24 февраля 1988 года[79] солнечным и не по сезону теплым для Южной Калифорнии днем Ленски взял обычную лабораторную чашку Петри. E.coli, как и другие бактерии, бесполая. Каждая клетка просто делится на две идентичные дочерние клетки. Когда клетку E.coli кладут на поверхность чашки Петри, она начинает безостановочно делиться, производя в конечном итоге маленькую горку из миллионов клеток, каждая из которых является идентичным потомком первой исходной клетки.
Эти горки называются колониями. Дно чашки, которую взял Ленски, было покрыто слоем клейкого полупрозрачного питательного желатина с десятками таких колоний, вырастающих на ее поверхности. Все эти колонии образовались из одиночных клеток E.coli лабораторного штамма под названием REL 606[46]. Ленски взял маленькую стерильную металлическую иголку и легонько коснулся ею одной из колоний, собрав на кончике сотни тысяч идентичных клеток.
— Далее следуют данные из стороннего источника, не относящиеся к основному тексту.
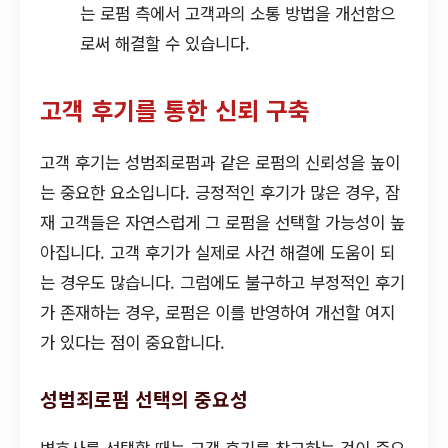
는 로펌 측에서 고객과의 소통 방법을 개선함으
로써 해결할 수 있습니다.
고객 후기를 통한 신뢰 구축
고객 후기는 성범죄로펌과 같은 로펌의 신뢰성을 높이
는 중요한 요소입니다. 긍정적인 후기가 많은 경우, 잠
재 고객들은 자연스럽게 그 로펌을 선택할 가능성이 높
아집니다. 고객 후기가 실제로 사건 해결에 도움이 되
는 경우도 많습니다. 그럼에도 불구하고 부정적인 후기
가 존재하는 경우, 로펌은 이를 반영하여 개선할 여지
가 있다는 점이 중요합니다.
성범죄로펌 선택의 중요성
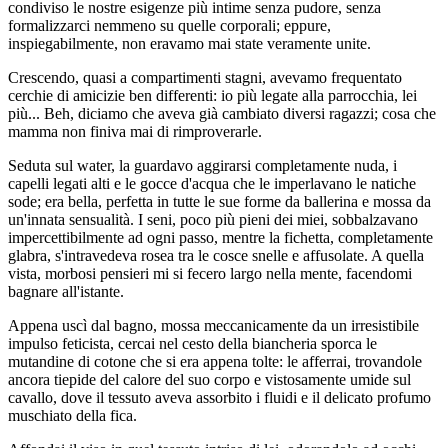
condiviso le nostre esigenze più intime senza pudore, senza
formalizzarci nemmeno su quelle corporali; eppure,
inspiegabilmente, non eravamo mai state veramente unite.
Crescendo, quasi a compartimenti stagni, avevamo frequentato
cerchie di amicizie ben differenti: io più legate alla parrocchia, lei
più... Beh, diciamo che aveva già cambiato diversi ragazzi; cosa che
mamma non finiva mai di rimproverarle.
Seduta sul water, la guardavo aggirarsi completamente nuda, i
capelli legati alti e le gocce d'acqua che le imperlavano le natiche
sode; era bella, perfetta in tutte le sue forme da ballerina e mossa da
un'innata sensualità. I seni, poco più pieni dei miei, sobbalzavano
impercettibilmente ad ogni passo, mentre la fichetta, completamente
glabra, s'intravedeva rosea tra le cosce snelle e affusolate. A quella
vista, morbosi pensieri mi si fecero largo nella mente, facendomi
bagnare all'istante.
Appena uscì dal bagno, mossa meccanicamente da un irresistibile
impulso feticista, cercai nel cesto della biancheria sporca le
mutandine di cotone che si era appena tolte: le afferrai, trovandole
ancora tiepide del calore del suo corpo e vistosamente umide sul
cavallo, dove il tessuto aveva assorbito i fluidi e il delicato profumo
muschiato della fica.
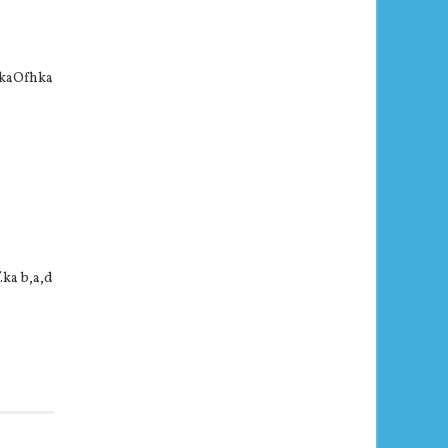
ïnkaOfhka
.ka b,a,d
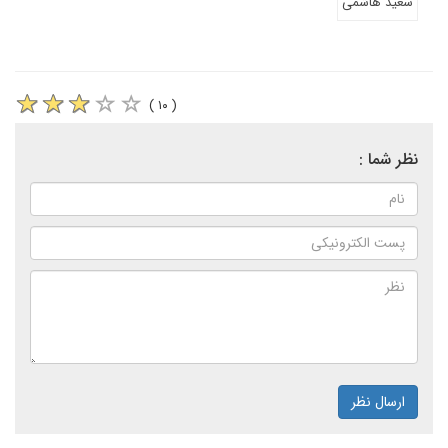
سعید هاشمی
( ۱۰ )
نظر شما :
ارسال نظر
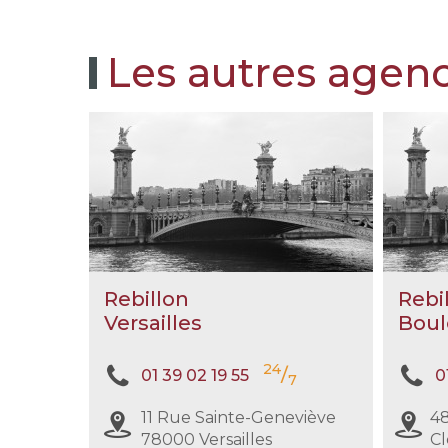
votre démarche de prévoyance
obsèques.
Les autres agenc
Rebillon
Rebi
Versailles
Boul
24
/
01 39 02 19 55
0
7
11 Rue Sainte-Geneviève
48
78000 Versailles
C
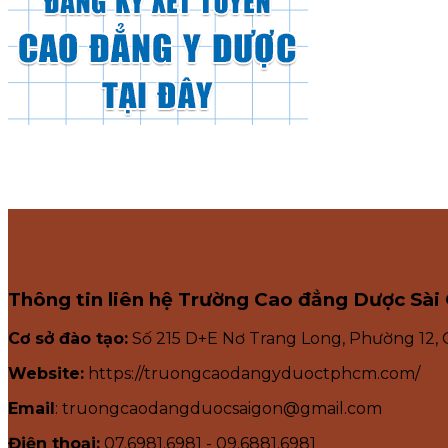
Thông tin liên hệ Trường Cao đẳng Dược Sài
Cơ sở đào tạo:
Số 215 D+E Nơ Trang Long, Phường 12,
Website:
https://truongcaodangyduoctphcm.com/
Email
: truongcaodangduocsaigon@gmail.com
Điện thoại:
07.6981.6981 - 09.6881.6981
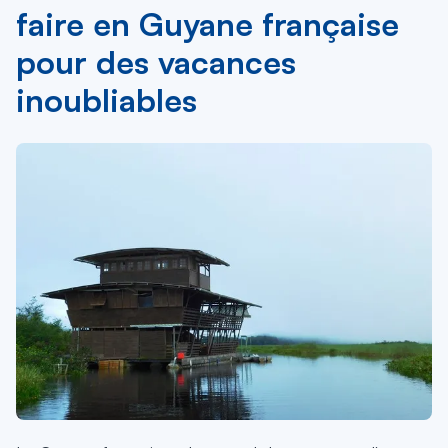
faire en Guyane française
pour des vacances
inoubliables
Затем он погрузил кончик иглы в жидкость объемом десять миллилитров в стерильной стеклянной колбе. Вот так зародилась еще одна долгосрочная популяция. Повторив данную процедуру одиннадцать раз, он поместил десяток колб[47] – каждая меньше чайной чашки – в морозильник при температуре 98,6 градусов по Фаренгейту (температура внутренних органов человека).
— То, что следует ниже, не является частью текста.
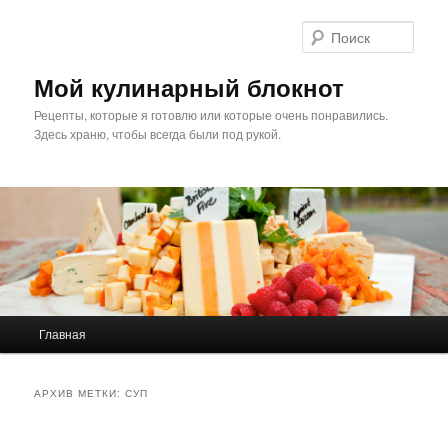
Поис
Мой кулинарный блокнот
Рецепты, которые я готовлю или которые очень понравились.
Здесь храню, чтобы всегда были под рукой.
Главное меню
Главная
Перейти к основному содержимому
Перейти к дополнительному содержимому
АРХИВ МЕТКИ:
СУП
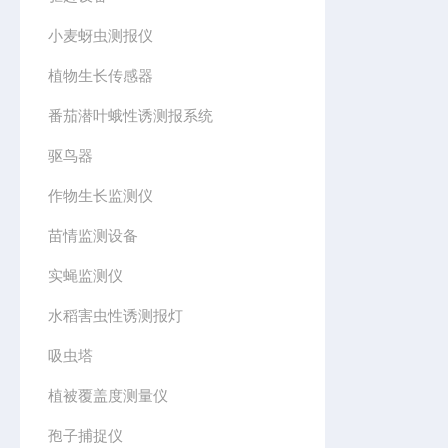
小麦蚜虫测报仪
植物生长传感器
番茄潜叶蛾性诱测报系统
驱鸟器
作物生长监测仪
苗情监测设备
实蝇监测仪
水稻害虫性诱测报灯
吸虫塔
植被覆盖度测量仪
孢子捕捉仪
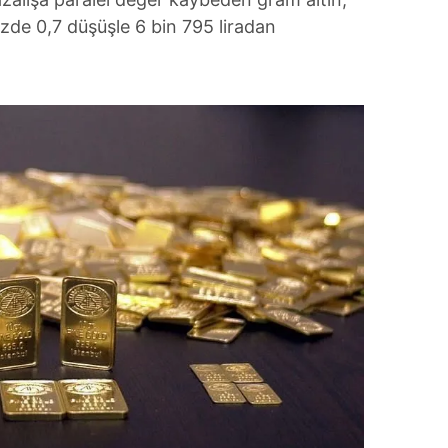
de 0,7 düşüşle 6 bin 795 liradan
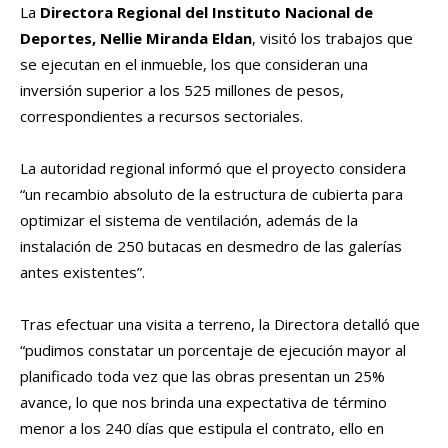
La
Directora Regional del Instituto Nacional de
Deportes, Nellie Miranda Eldan
, visitó los trabajos que
se ejecutan en el inmueble, los que consideran una
inversión superior a los 525 millones de pesos,
correspondientes a recursos sectoriales.
La autoridad regional informó que el proyecto considera
“un recambio absoluto de la estructura de cubierta para
optimizar el sistema de ventilación, además de la
instalación de 250 butacas en desmedro de las galerías
antes existentes”.
Tras efectuar una visita a terreno, la Directora detalló que
“pudimos constatar un porcentaje de ejecución mayor al
planificado toda vez que las obras presentan un 25%
avance, lo que nos brinda una expectativa de término
menor a los 240 días que estipula el contrato, ello en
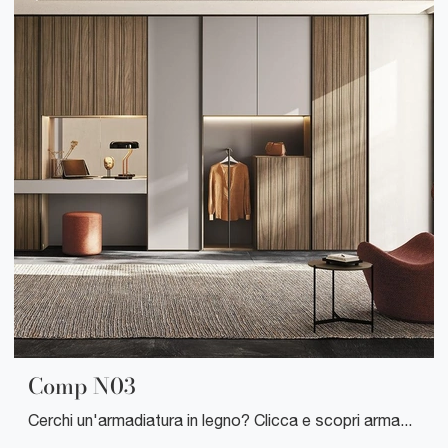
Comp N03
Cerchi un'armadiatura in legno? Clicca e scopri armadiature a muro con ante battenti di Mobilgam.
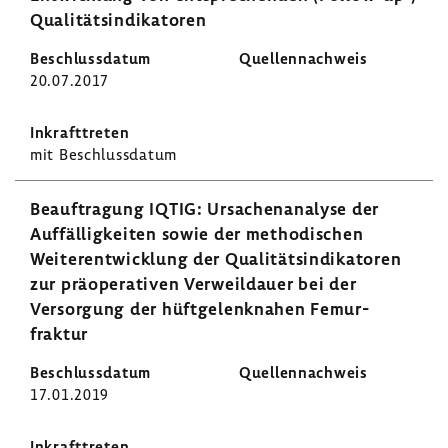
Quali­täts­in­di­ka­toren
20.07.2017
mit Beschluss­datum
Beauf­tra­gung IQTIG: Ursa­chen­ana­lyse der
Auffäl­lig­keiten sowie der metho­di­schen
Weiter­ent­wick­lung der Quali­täts­in­di­ka­toren
zur präope­ra­tiven Verweil­dauer bei der
Versor­gung der hüft­ge­lenk­nahen Femur­
fraktur
17.01.2019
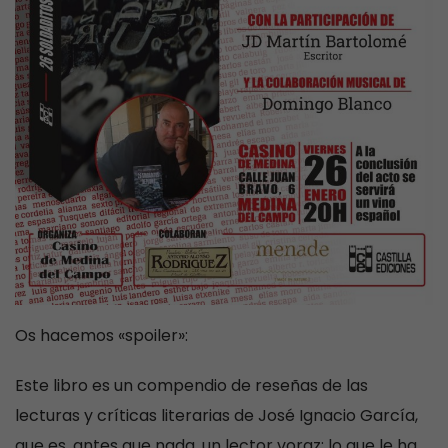
Os
hacemos «spoiler»:
Este libro es un compendio de reseñas de las
lecturas y críticas literarias de José Ignacio García,
que es, antes que nada, un lector voraz; lo que le ha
В этом эксперименте был еще один важный ингредиент. Исследователи, изучающие E.coli, используют широкий выбор «блюд», которыми они потчуют своих микроскопических питомцев. Кто-то кормит их стандартными биохимическими лабораторными питательными веществами, такими как измельченные в порошок кусочки дрожжевых грибков или белок сыворотки. А кто-то прибегает к экзотическим ингредиентам вроде овечьей крови или бульона из свиных мозгов и сердец. Диета, которую выбрал Ленски, была необычна сразу в двух аспектах. Во-первых, единственной пищей, которая присутствовала в их жидких жилищах, была глюкоза, моносахарид, который многие организмы используют для насыщения энергией[48]. Во-вторых, в отличие от стандартных лабораторных приготовлений запасы пищи были очень ограничены, причем ровно настолько, чтобы каждый день в течение шести часов популяция стремительно увеличивалась в размерах до тех пор, пока глюкоза не закончится. В этот момент клетки прекращали делиться и терпеливо ждали.
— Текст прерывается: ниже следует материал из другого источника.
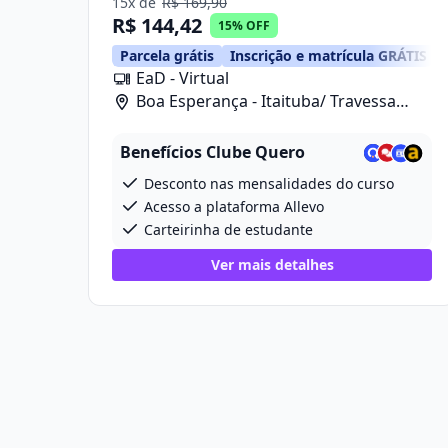
15x de
R$ 169,90
R$ 144,42
15% OFF
Parcela grátis
Inscrição e matrícula GRÁTIS
EaD - Virtual
Boa Esperança - Itaituba/ Travessa
Projetada 2, 280
Benefícios Clube Quero
Desconto nas mensalidades do curso
Acesso a plataforma Allevo
Carteirinha de estudante
Ver mais detalhes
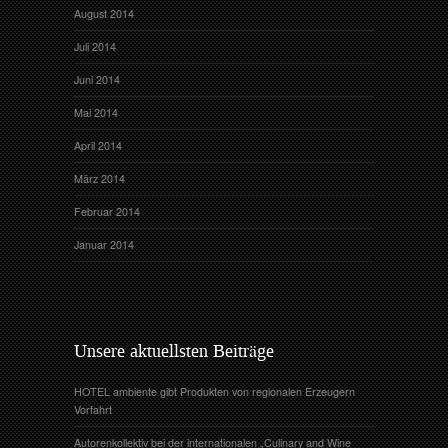
August 2014
Juli 2014
Juni 2014
Mai 2014
April 2014
März 2014
Februar 2014
Januar 2014
Unsere aktuellsten Beiträge
HOTEL ambiente gibt Produkten von regionalen Erzeugern
Vorfahrt
Autorenkollektiv bei der internationalen „Culinary and Wine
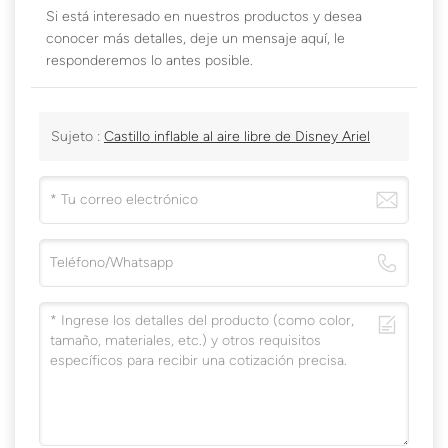
Si está interesado en nuestros productos y desea
conocer más detalles, deje un mensaje aquí, le
responderemos lo antes posible.
Sujeto :
Castillo inflable al aire libre de Disney Ariel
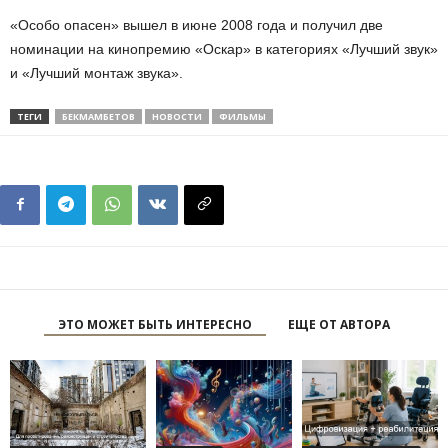
«Особо опасен» вышел в июне 2008 года и получил две
номинации на кинопремию «Оскар» в категориях «Лучший звук»
и «Лучший монтаж звука».
ТЕГИ
БЕКМАМБЕТОВ
НОВОСТИ
ФИЛЬМЫ
ЭТО МОЖЕТ БЫТЬ ИНТЕРЕСНО
ЕЩЕ ОТ АВТОРА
На следующий день кто-то из членов лаборатории откачивал 0,1 миллилитра жидкости из каждой колбы, что составляет один процент содержимого в колбе и, соответственно, один процент популяции E.coli (приблизительно пятьдесят миллионов E.coli), а затем впрыскивал в новую колбу с 9,9 миллилитра свежей жидкости с добавленной в нее глюкозой (лабораторные ученые используют термин «среда» для обозначения тех наполненных питательными веществами мест обитания, в которых живут их подопечные). И тогда цикл начинается заново.
Штамм E.coli, с помощью которого начался этот эксперимент, был предметом исследований, начиная с 1918 года. Но специфические условия данного эксперимента, в особенности низкие и циклично расходуемые уровни глюкозы, были впервые применены на микробах. Вероятно, данная среда создавала сильные селективные воздействия, с тем чтобы скудные ресурсы расходовались эффективно и быстро. Но в отличие от большинства лабораторных селекционных экспериментов Ленски не диктовал, кто будет победителем, а кто – проигравшим, отбирая тех микробов, которые выживут до следующего поколения. Наоборот, он предоставлял микробам возможность самим определять, кого вытеснить, по-своему решая, какая совокупность признаков наиболее пригодна. По этой причине ученый считал свой проект не экспериментом по отбору, а скорее долгосрочным эволюционным экспериментом (для краткости ДЭЭ).